Yes it sounds as though you are hitting the same problem. (As a matter of interest what hardware is your host.)
You should be able to solve the problem by using the workaround provided earlier...
On your hosts Advanced Settings set Mem.AllocGuestLargePage to 0 and either restart the VM or migrate the VM off then back onto the host.
Yes it will have an impact on performance. one of the reasons that there's a performance increase with virtualized MMU is large pages.
VMware Communities User Moderator | VCP | VCDX
If you find this information useful, please award points for "correct" or "helpful".

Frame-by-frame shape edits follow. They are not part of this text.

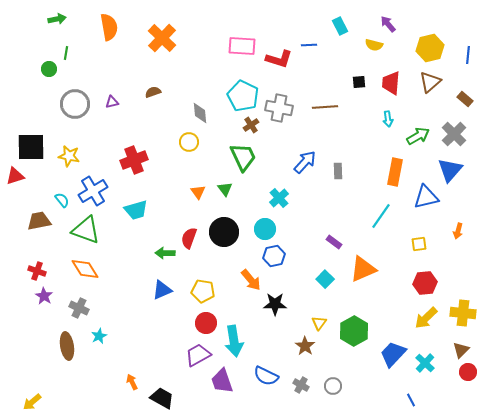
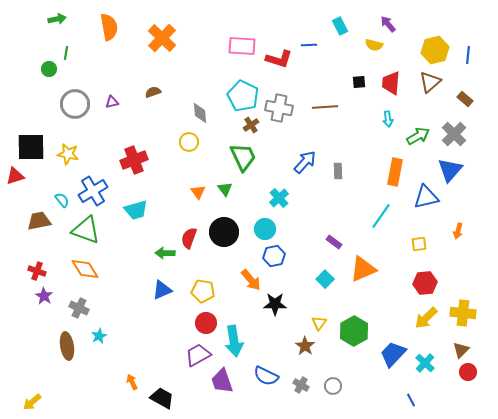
yellow hexagon at (430, 48): moved 5 px right, 2 px down
yellow star at (69, 156): moved 1 px left, 2 px up
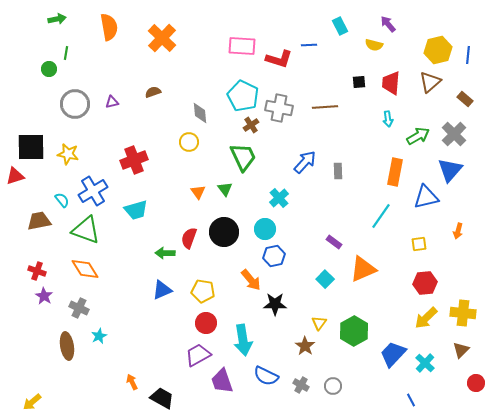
yellow hexagon at (435, 50): moved 3 px right
cyan arrow at (234, 341): moved 9 px right, 1 px up
red circle at (468, 372): moved 8 px right, 11 px down
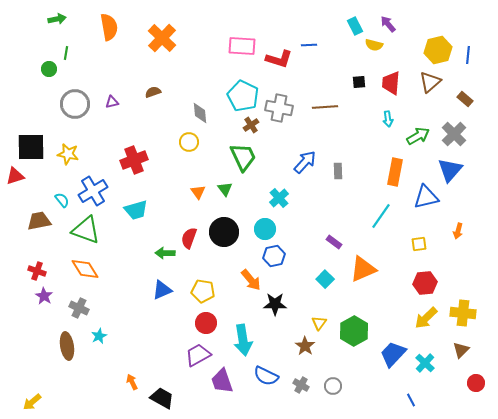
cyan rectangle at (340, 26): moved 15 px right
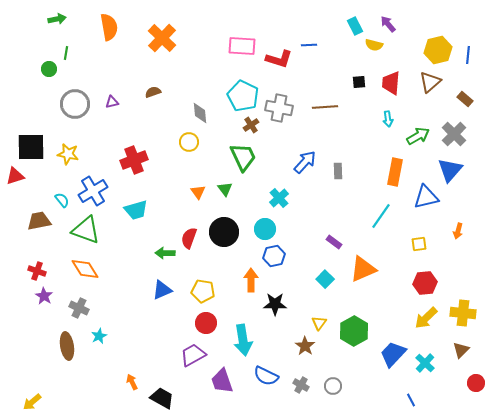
orange arrow at (251, 280): rotated 140 degrees counterclockwise
purple trapezoid at (198, 355): moved 5 px left
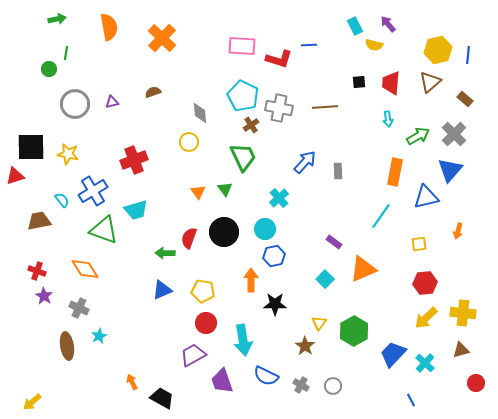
green triangle at (86, 230): moved 18 px right
brown triangle at (461, 350): rotated 30 degrees clockwise
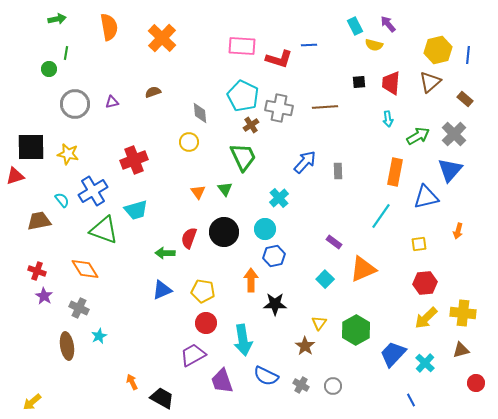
green hexagon at (354, 331): moved 2 px right, 1 px up
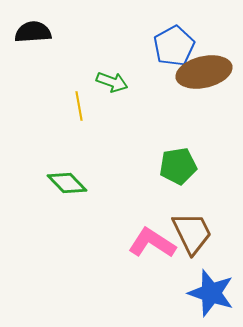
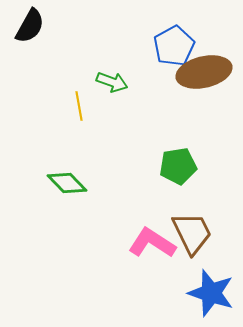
black semicircle: moved 3 px left, 6 px up; rotated 123 degrees clockwise
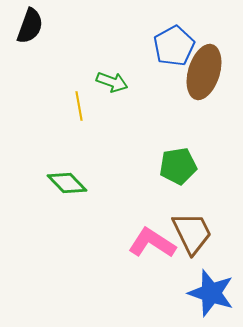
black semicircle: rotated 9 degrees counterclockwise
brown ellipse: rotated 60 degrees counterclockwise
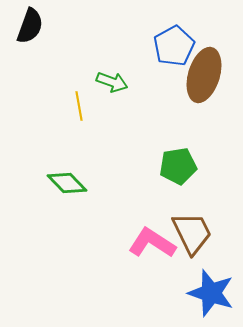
brown ellipse: moved 3 px down
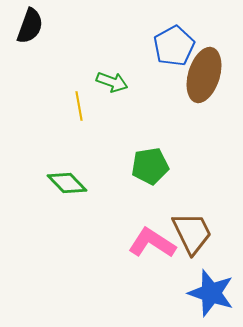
green pentagon: moved 28 px left
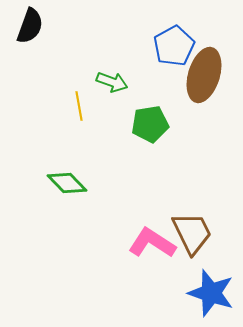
green pentagon: moved 42 px up
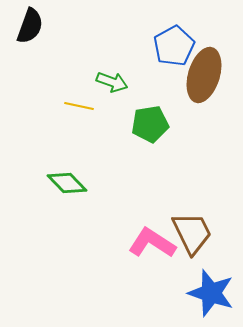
yellow line: rotated 68 degrees counterclockwise
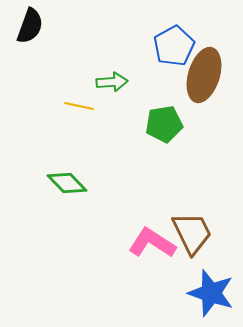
green arrow: rotated 24 degrees counterclockwise
green pentagon: moved 14 px right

Disabling Large pages for guest does not disable hardware MMU. It can however have performance impact if the workload has lot of TLB misses (usually happens when the workload accesses large amount of memory pages and TLB cache is not sufficient to store all those memory references).The additional nesting of page table pages with hardware MMU makes TLB miss cost more expensive (this is by hardware design and it not induced by software). Using large pages reduces TLB miss counts and thats why ESX transparently tries to use large pages for VMs on EPT/NPT hardware. This is an optimization that ESX does to maximize performance when using hardware MMU. The only problem is that when large pages is used, TPS needs to find identical 2M chunks (as compared to 4K chunks when small pages is used) and the likelihood of finding this is less (unless guest writes all zeroes to 2M chunk) so ESX does not attempt collapses large pages and thats why memory savings due to TPS goes down when all the guest pages are mapped by large pages by the hypervisor. Internally we are investigating better ways to address this issue.
So this is not a bug, its a tradeoff between better memory savings versus slightly better performance. Also this issue is not new to ESX 4.0, this should happen with ESX 3.5 as well if you have NPT capable processor. You will see this issue only with ESX 4.0 see if you have Intel EPT capable processor as ESX 3.5 does not uses hardware on Intel EPT processors (it only supports NPT).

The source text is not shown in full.